▶ **WHAT IS EXPECTED**: An exact transcription of all the data is required, with every image removed.
+++ RECORDS SHOWN
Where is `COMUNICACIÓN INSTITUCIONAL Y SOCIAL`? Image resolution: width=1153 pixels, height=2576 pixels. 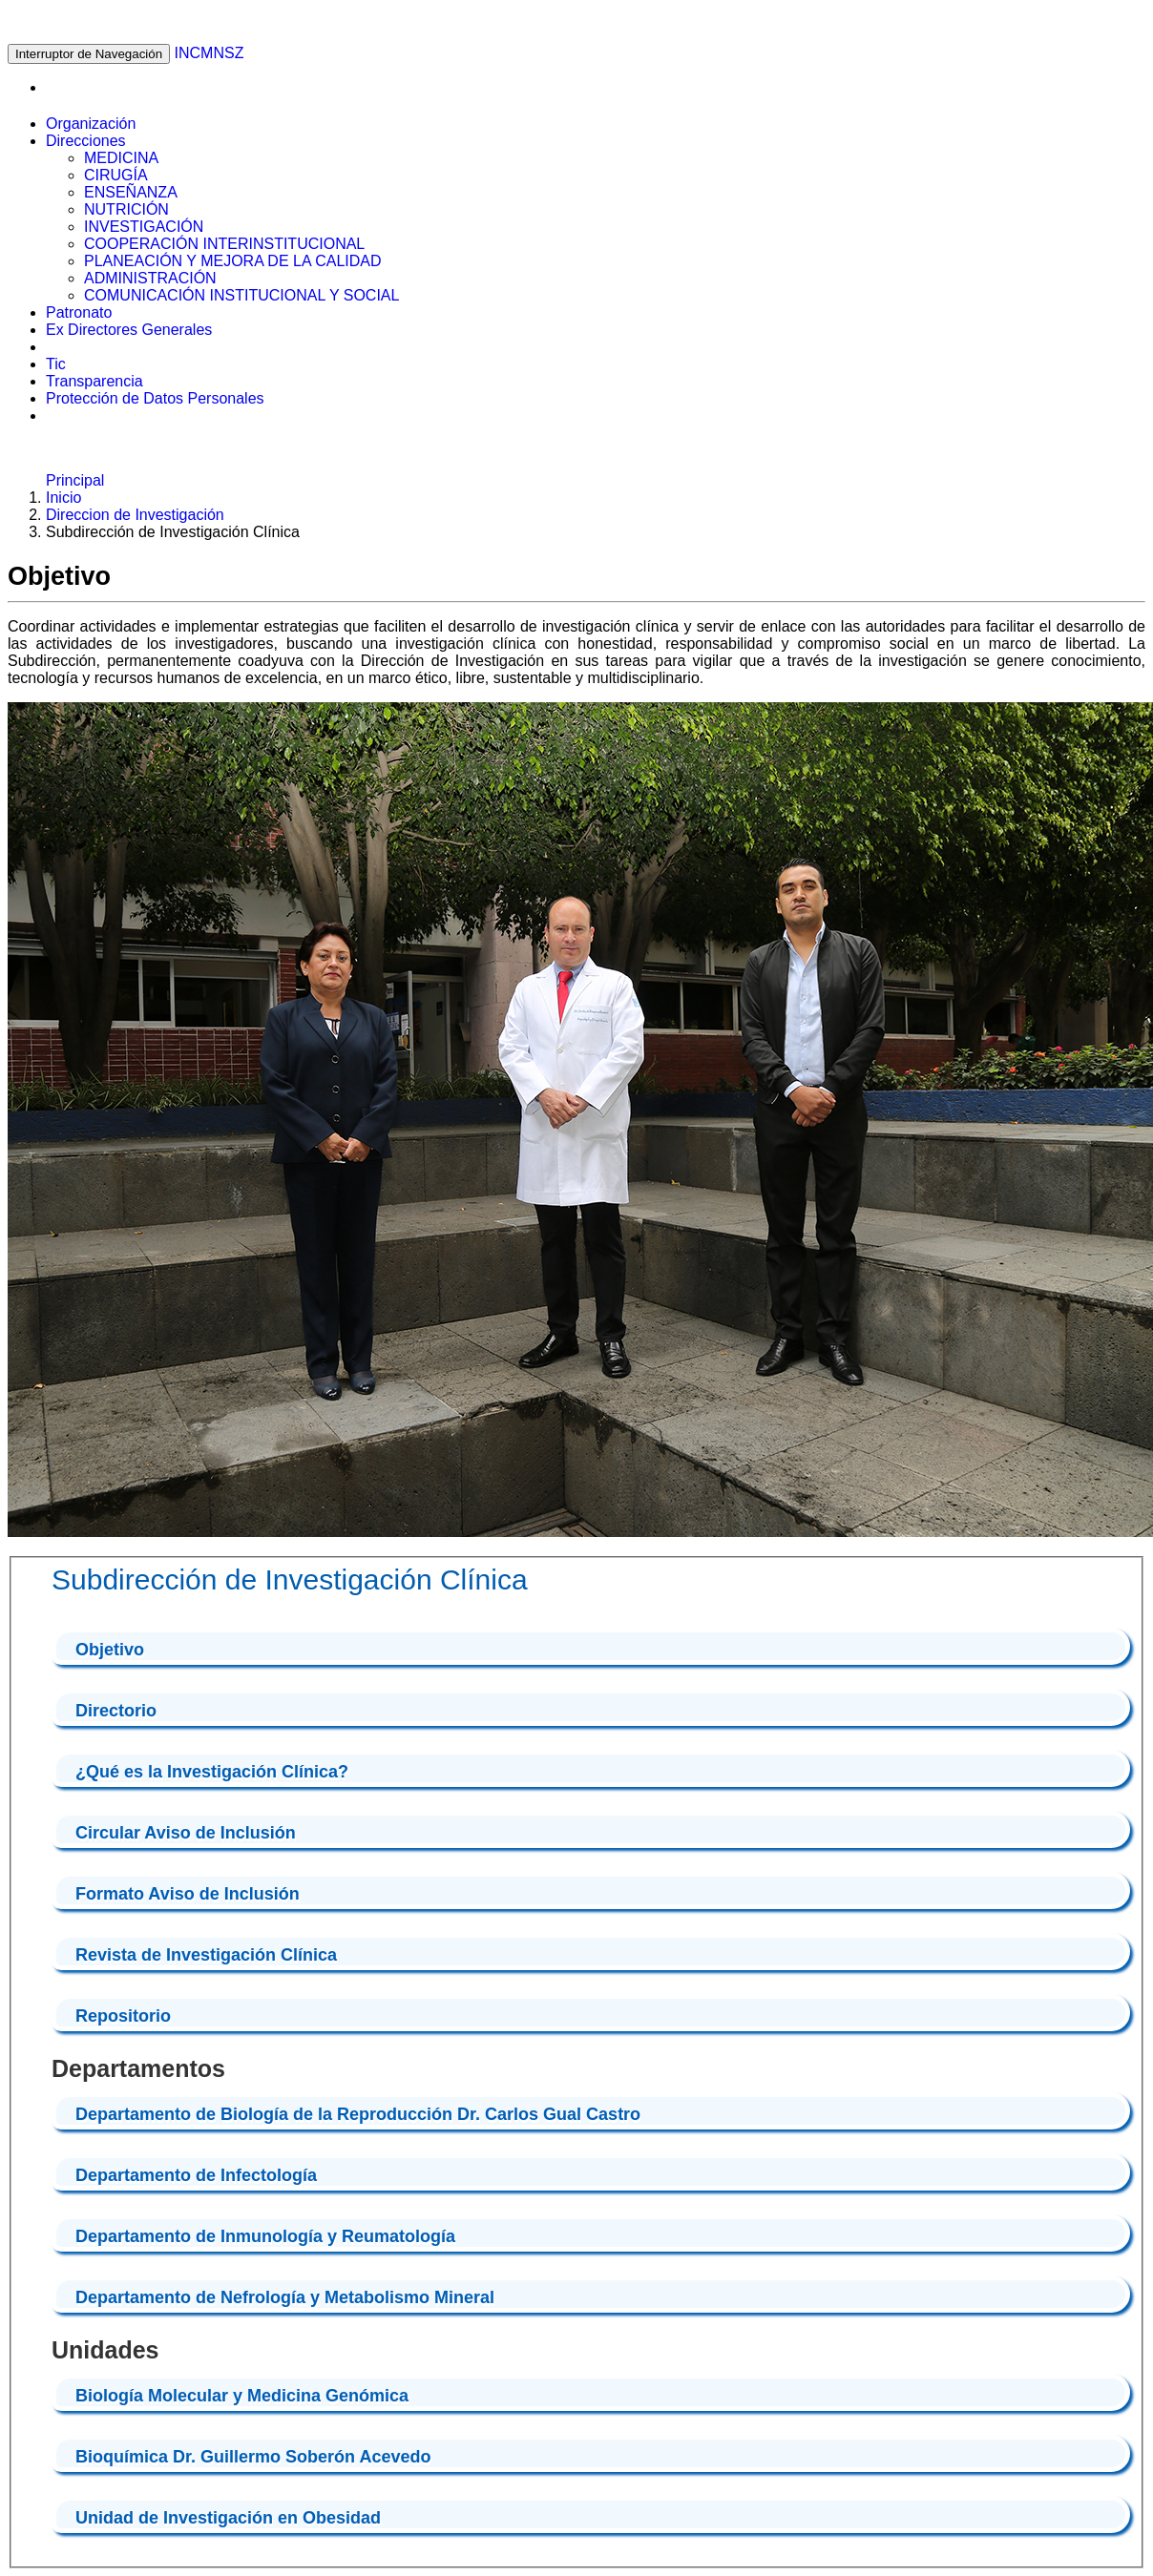
COMUNICACIÓN INSTITUCIONAL Y SOCIAL is located at coordinates (241, 295).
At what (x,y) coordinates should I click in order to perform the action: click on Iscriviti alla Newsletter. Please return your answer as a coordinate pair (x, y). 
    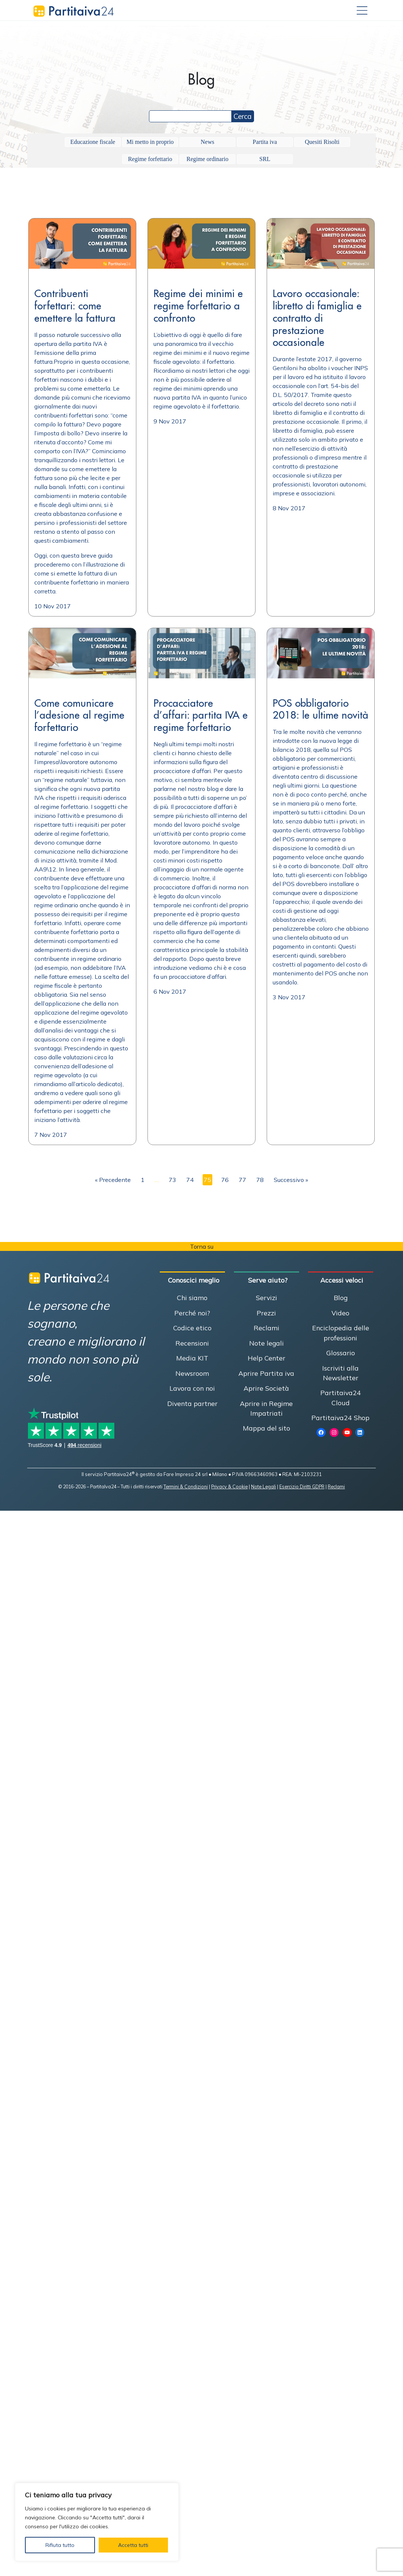
    Looking at the image, I should click on (340, 1373).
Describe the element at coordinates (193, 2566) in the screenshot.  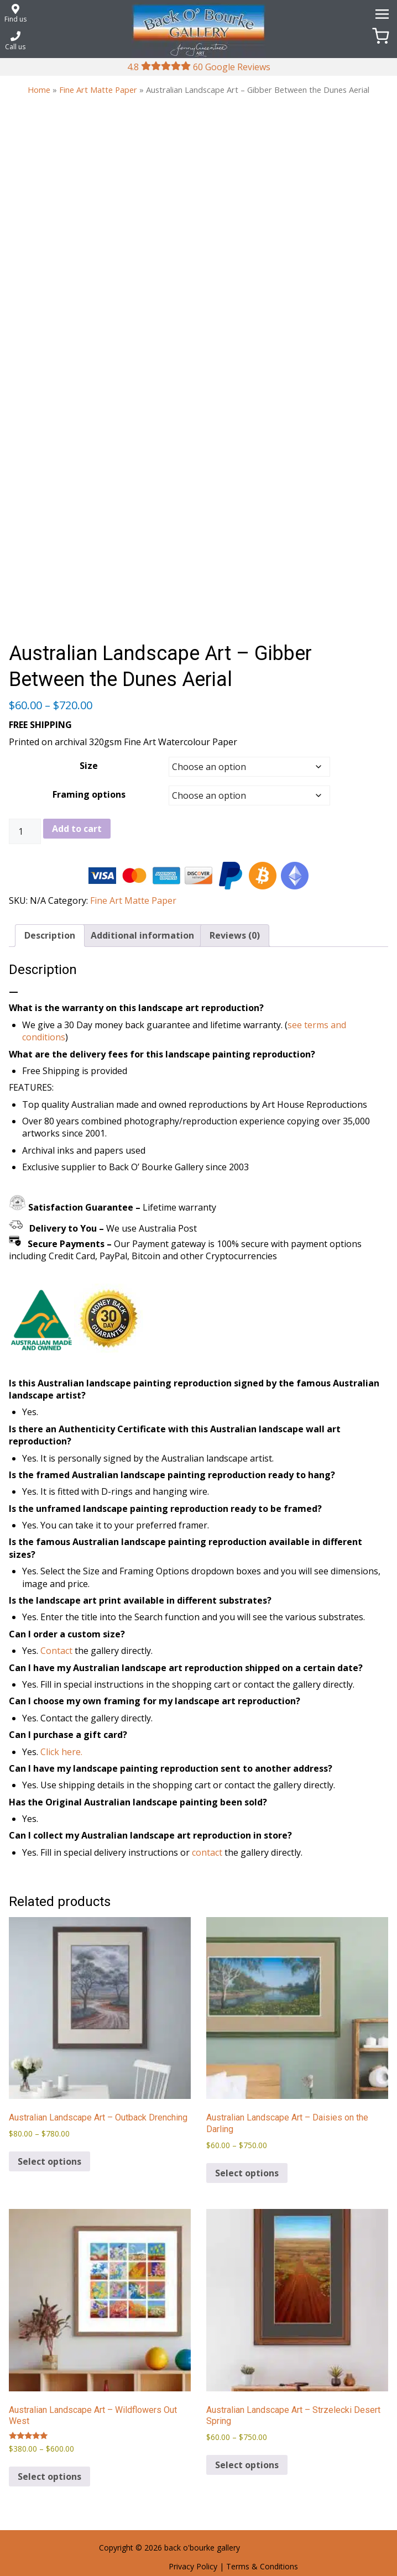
++++++
▶ **EXERCISE SOLUTION**:
Where is `COMUNICACIÓN INSTITUCIONAL Y SOCIAL`? Image resolution: width=1153 pixels, height=2576 pixels. 
COMUNICACIÓN INSTITUCIONAL Y SOCIAL is located at coordinates (241, 295).
At what (x,y) coordinates should I click in order to perform the action: click on Iscriviti alla Newsletter. Please return your answer as a coordinate pair (x, y). 
    Looking at the image, I should click on (340, 1373).
Describe the element at coordinates (193, 2566) in the screenshot.  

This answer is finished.